Setelah mereka sampai di daratan, Nabi Musa dan Khidhir melanjutkan perjalanan dengan berjalan kaki. Tiba-tiba keduanya berpapasan dengan seorang anak kecil yang sedang bermain dengan teman-temannya. Seketika itu, Khidhir menangkap anak kecil ini dan lalu membunuhnya. Nabi Musa betul-betul terkejut dengan perbuatan ini. Ia sangat tidak bisa menerimanya. Sehingga ia bertanya dengan sangat marah. Allah berfirman:

فَانْطَلَقَا حَتَّىٰ إِذَا لَقِيَا غُلَامًا فَقَتَلَهُ قَالَ أَقَتَلْتَ نَفْسًا زَكِيَّةً بِغَيْرِ نَفْسٍ لَقَدْ جِئْتَ شَيْئًا نُكْرًا

Artinya: “Maka berjalanlah keduanya; hingga tatkala keduanya berjumpa dengan seorang anak, maka Khidhr membunuhnya. Musa berkata: “Mengapa kamu membunuh jiwa yang bersih, bukan karena dia membunuh orang lain? Sesungguhnya kamu telah melakukan suatu yang mungkar”. (QS Al Kahfi: 74).

Kali ini lagi-lagi Khidhir memperingatkan Nabi Musa akan syarat perjalanan dengannya. “Tidakkah sudah aku katakan, engkau itu tidak bisa sabar bersamaku!”. Nabi Musa tersadar. Ia meminta maaf atas ketidaksabarannya. “Sekali lagi kalau saya masih bertanya kepadamu, maka Engkau boleh meninggalkanku. Sudah cukup alasan bagimu untuk itu”.

Maka keduanya melanjutkan perjalanan. Hari juga semakin siang, sehingga keduanya mulai merasa lapar. Sesampai di sebuah kampung, mereka berusaha mendapatkan makanan dari penduduk kampung tersebut. Namun sayangnya tidak ada yang bersedia menjamu mereka makan. Rupanya ada sebuah rumah yang dindingnya sudah hampir roboh. Ketika itu Khidhir langsung memperbaiki dinding rumah tersebut. Nabi Musa melihat ini sebagai sebuah modus supaya mendapatkan upah atau makanan. Allah berfirman:

فَانْطَلَقَا حَتَّىٰ إِذَا أَتَيَا أَهْلَ قَرْيَةٍ اسْتَطْعَمَا أَهْلَهَا فَأَبَوْا أَنْ يُضَيِّفُوهُمَا فَوَجَدَا فِيهَا جِدَارًا يُرِيدُ أَنْ يَنْقَضَّ فَأَقَامَهُ ۖ قَالَ لَوْ شِئْتَ لَاتَّخَذْتَ عَلَيْهِ أَجْرًا

Artinya: “Maka keduanya berjalan; hingga tatkala keduanya sampai kepada penduduk suatu negeri, mereka minta dijamu kepada penduduk negeri itu, tetapi penduduk negeri itu tidak mau menjamu mereka, kemudian keduanya mendapatkan dalam negeri itu dinding rumah yang hampir roboh, maka Khidhr menegakkan dinding itu. Musa berkata: “Jikalau kamu mau, niscaya kamu mengambil upah untuk itu”. (QS Al Kahfi: 77)

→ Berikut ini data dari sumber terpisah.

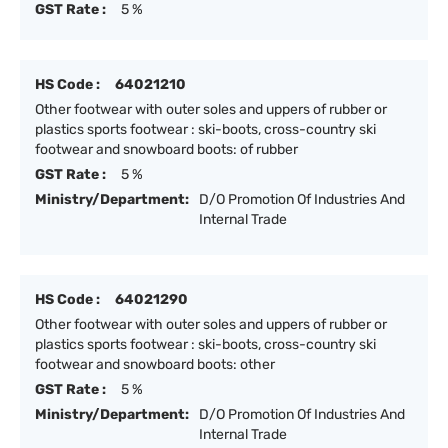
GST Rate :
5 %
HS Code :
64021210
Other footwear with outer soles and uppers of rubber or
plastics sports footwear : ski-boots, cross-country ski
footwear and snowboard boots: of rubber
GST Rate :
5 %
Ministry/Department:
D/O Promotion Of Industries And
Internal Trade
HS Code :
64021290
Other footwear with outer soles and uppers of rubber or
plastics sports footwear : ski-boots, cross-country ski
footwear and snowboard boots: other
GST Rate :
5 %
Ministry/Department:
D/O Promotion Of Industries And
Internal Trade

Mendengar Nabi Musa masih berkomentar atas perbuatannya, Khidhir langsung berkata, “Kini saatnya kita berpisah. Sebab engkau telah melanggar syarat-syarat yang aku berikan”.

Sebelum berpisah, Khidhir menjelaskan semua perbuatan yang telah dia lakukan sebelumnya, yang telah membuat Nabi Musa tidak sabar melihatnya. Dan ini sebagai ilmu dan pelajaran bagi Nabi Musa.

Pertama tentang kapal yang dilobangi, karena Khidhir telah mengetahui bahwa nanti akan ada razia kapal dilakukan oleh seorang raja yang zalim. Kalau kapal bagus tidak ada cacat, maka kapal itu akan dirampasnya. Karena itulah Khidhir melobanginya supaya kapal itu cacat dan tidak dirampas.

Kedua, tentang anak kecil yang dibunuh, anak tersebut telah kafir. Sementara kedua orang tuanya adalah orang yang beriman. Dan keduanya sangat mencintai anaknya tersebut. Ia khawatir kedua orang tuanya juga akan ikut kafir seperti anaknya karena terlalu cinta. Semoga Allah nanti menggantinya dengan anak yang shaleh.

Ketiga tentang dinding rumah yang miring hampir roboh, itu adalah rumah dua orang anak yatim. Orang tuanya adalah orang yang shaleh lagi baik. Dibalik dinding itu ada harta warisan orang tuanya. Maka dinding itu ditegakkan kembali agar kedua anak tersebut mendapatkan harta orang tuanya.

Akhirnya Nabi Musa berpisah dengan Khidhir setelah mendapat ilmu dan menjalani hukuman dari Allah atas sikapnya yang terkesan “sombong”.

Pelajaran dari kisah ini:

1. Sehebat apapun ilmu seseorang, maka tetap dia tidak boleh sombong. Sikap tawadhuk harus tetap dijaga. Di atas langit masih ada langit.

2. Sikap Nabi Musa yang terlanjur sombong, ditimpalinya dengan sikap patuh kepada Allah dan tawadhuk dengan mau pergi menuntut ilmu kepada orang lain, walaupun harus berjalan jauh dan berletih-letih. Menutupi kesalahan dengan kebaikan niscaya akan menggugurkannya.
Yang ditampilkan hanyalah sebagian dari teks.